One morning he climbed down the icy stairs
And spread his palms
On the blood-warm metal flanks.

He cranked open the iron doors,
like a black banks safe
but found no heat and ash heaped in its place.

He cracked grey whittled coals
released brief blue flames,
And knocked downy soot through the bars of the grate.

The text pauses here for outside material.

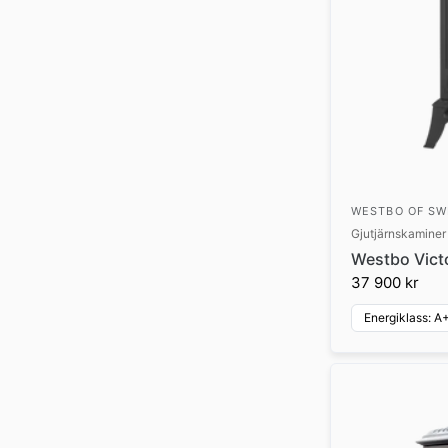
WESTBO OF S
Gjutjärnskaminer
Westbo Vict
37 900 kr
Energiklass: A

The ash-pan, softly loaded
and almost as wide as a doorway,
he carried like dynamite through the dark house,

his bright face blown with smuts.
At the back door
he slid the ash into a tin dustbin,

then snapped sticsk,
crumpled newspaper,
struck a match

and dipped it between the kindling.
Smoke unrolled, flames spread,
the rush of the stove eating air started up,

and my father would shake on rocks
from an old coal hod
and swing the doors shut.

But this time
he took a book, broke its spine
and slung that instead:

his diaries
year by year
purred as their pages burned,

their leather boards shifted, popped
and fell apart.
Soon I would arrive,

pulled from under my mothers heart,
and grow to watch my father
break the charred crossbeam of a bird from the flue.

wondering if I too
had hung in darkness and smoke,
looking up at the light let down her throat
whenever my mother sang or spoke.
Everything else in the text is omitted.